Bei besonders guten Entscheidungen unter Einsatz von Technologie sei eine qualitätsorientierte Vergütung angemessen, sagte Prof. Ghanem. Er regte ein Umdenken an – im Kontext der Diskussion über die Überwindung der DRGs. Wie lässt sich Qualität messbar machen, fragte Prof. Leister: Effektives Behandeln von Patienten stelle eine Herausforderung dar im Hinblick auf das DRG-System, das Prozeduren vorgibt und somit allenfalls mäßige Ergebnisse ermögliche. Schnell richtige Entscheidungen fällen, das ineffektive Recherchieren in einer Vielfalt mitunter fragwürdiger Quellen durch vertrauenswürdige Entscheidungsunterstützung ersetzen – das sei ein Zeichen von patientenzentrierter Qualität.
Standardisierung durch Verfügbarkeit von Evidenz
„Es gibt Dinge, die wir nicht wissen und/oder nicht kennen“, kommentierte Prof. Dr. Alexander Ghanem. „Systeme wie UpToDate stellten eine Instanz dar, die unsere Augen für neue Ansätze öffnet … und uns durch die präsentierten fundierten Arbeiten renommierter Kolleg:innen emotional entlastet“. Das Denken entgrenzen – das gehe nur mit Entscheidungsunterstützung, so der Chefarzt der Abteilung für Kardiologie und Internistische Intensivmedizin der Asklepios Klinik Nord – Heidberg, Hamburg. Er sprach sich auch für einen Kulturwandel bei Zweitmeinungen aus – der Patient solle entscheiden.
Eine Veränderung des Mindsets fand auch Simone Mahn, Head of Marketing DACH, BeNeLux, Nordics & CEE for Clinical Effectiveness von Wolters Kluwer Health, begrüßenswert. Sie plädierte dafür, Unterstützung durch vertrauenswürdige Technologien wie UpToDate zu akzeptieren. Entscheidungshilfen sollten früh im Prozess zum Einsatz kommen, in Verzahnung mit dem KIS. Das Spektrum der Nutzer sei breit gefächert, zitierte Mahn aus Befragungen – von Studierenden über Assistenzärzt:innen und Oberärzt:innen bis zu Chef:ärztinnen. Erfahrene würden UpToDate etwas weniger oft einsetzen, aber mitunter auch zur Qualitätssicherung. Den Einsatz des Systems über diese Nutzergruppen hinweg erlebt auch beispielsweise Menke in der täglichen Routine.
„Ein wichtiges Merkmal unserer modernen Medizin ist evidenzbasiertes Handeln – was Standardisierung bedeutet“, unterstrich Prof. Leistner. Dies bedeute eine signifikante Veränderung im Vergleich zur bislang praktizierten intuitiven Medizin. „Wir arbeiten im Übergang zum Zeitalter der Präzisionsmedizin!

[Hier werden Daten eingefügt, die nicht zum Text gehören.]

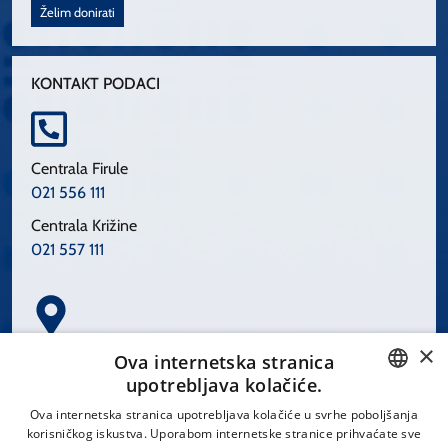
Želim donirati
KONTAKT PODACI
Centrala Firule
021 556 111
Centrala Križine
021 557 111
×
Spinčićeva 1, 21000 Split
Ova internetska stranica
Hrvatska
upotrebljava kolačiće.
CROATIAN
Ova internetska stranica upotrebljava kolačiće u svrhe poboljšanja
korisničkog iskustva. Uporabom internetske stranice prihvaćate sve
ENGLISH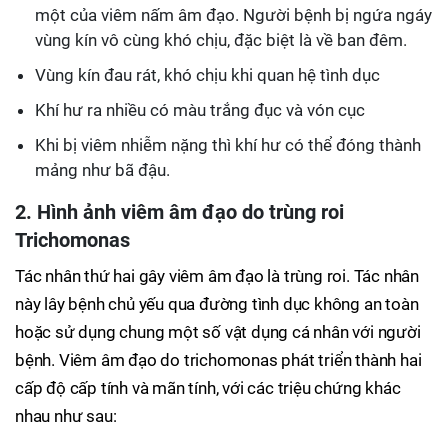
một của viêm nấm âm đạo. Người bệnh bị ngứa ngáy
vùng kín vô cùng khó chịu, đặc biệt là về ban đêm.
Vùng kín đau rát, khó chịu khi quan hệ tình dục
Khí hư ra nhiều có màu trắng đục và vón cục
Khi bị viêm nhiễm nặng thì khí hư có thể đóng thành
mảng như bã đậu.
2. Hình ảnh viêm âm đạo do trùng roi
Trichomonas
Tác nhân thứ hai gây viêm âm đạo là trùng roi. Tác nhân
này lây bệnh chủ yếu qua đường tình dục không an toàn
hoặc sử dụng chung một số vật dụng cá nhân với người
bệnh. Viêm âm đạo do trichomonas phát triển thành hai
cấp độ cấp tính và mãn tính, với các triệu chứng khác
nhau như sau: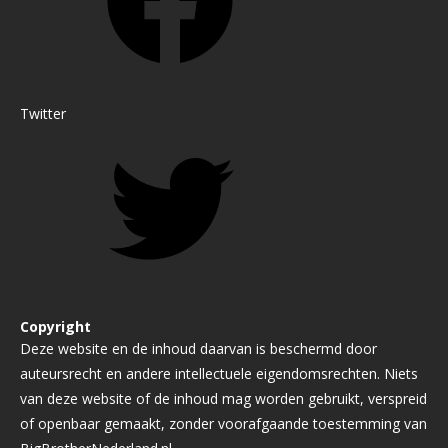
Twitter
Copyright
Deze website en de inhoud daarvan is beschermd door
auteursrecht en andere intellectuele eigendomsrechten. Niets
van deze website of de inhoud mag worden gebruikt, verspreid
of openbaar gemaakt, zonder voorafgaande toestemming van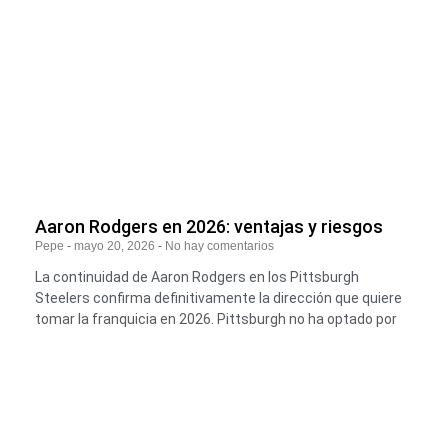
Aaron Rodgers en 2026: ventajas y riesgos
Pepe
mayo 20, 2026
No hay comentarios
La continuidad de Aaron Rodgers en los Pittsburgh
Steelers confirma definitivamente la dirección que quiere
tomar la franquicia en 2026. Pittsburgh no ha optado por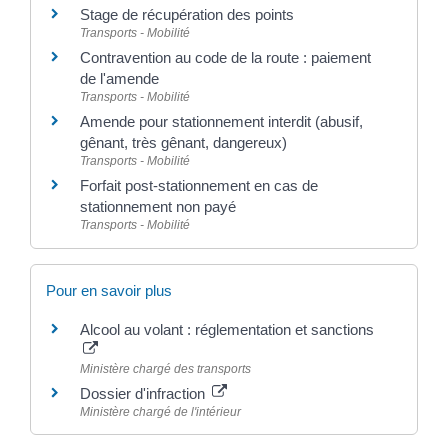
Stage de récupération des points
Transports - Mobilité
Contravention au code de la route : paiement
de l'amende
Transports - Mobilité
Amende pour stationnement interdit (abusif,
gênant, très gênant, dangereux)
Transports - Mobilité
Forfait post-stationnement en cas de
stationnement non payé
Transports - Mobilité
Pour en savoir plus
Alcool au volant : réglementation et sanctions
Ministère chargé des transports
Dossier d'infraction
Ministère chargé de l'intérieur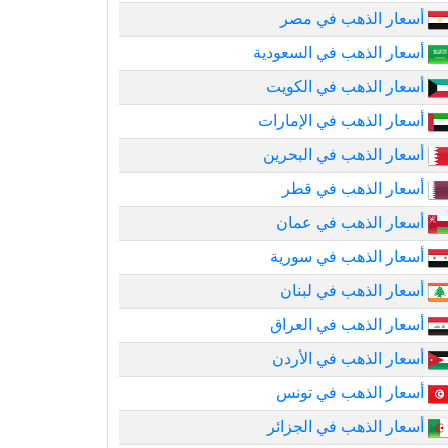
أسعار الذهب في مصر
أسعار الذهب في السعودية
أسعار الذهب في الكويت
أسعار الذهب في الإمارات
أسعار الذهب في البحرين
أسعار الذهب في قطر
أسعار الذهب في عمان
أسعار الذهب في سورية
أسعار الذهب في لبنان
أسعار الذهب في العراق
أسعار الذهب في الأردن
أسعار الذهب في تونس
أسعار الذهب في الجزائر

Auf validen Trainingsdaten beruhende Algorithmen und standardisierte Abläufe machen Zweitmeinungen künftig sowieso überflüssig.“
Qualität, Mitarbeiterentwicklung und Wirtschaftlichkeit – diese Aufgabenkomplexe lassen sich nur mit validen entscheidungsunterstützenden Systemen meistern, betonte Prof. Ghanem. Auch bei den meisten Patient:innen ist der Technologieeinsatz inzwischen akzeptiert, sagte Menke. Als Ausbilder den Wissenserwerb an Technologien wie UpToDate outsourcen – diese Möglichkeit biete sich an, stellte Prof. Leistner fest.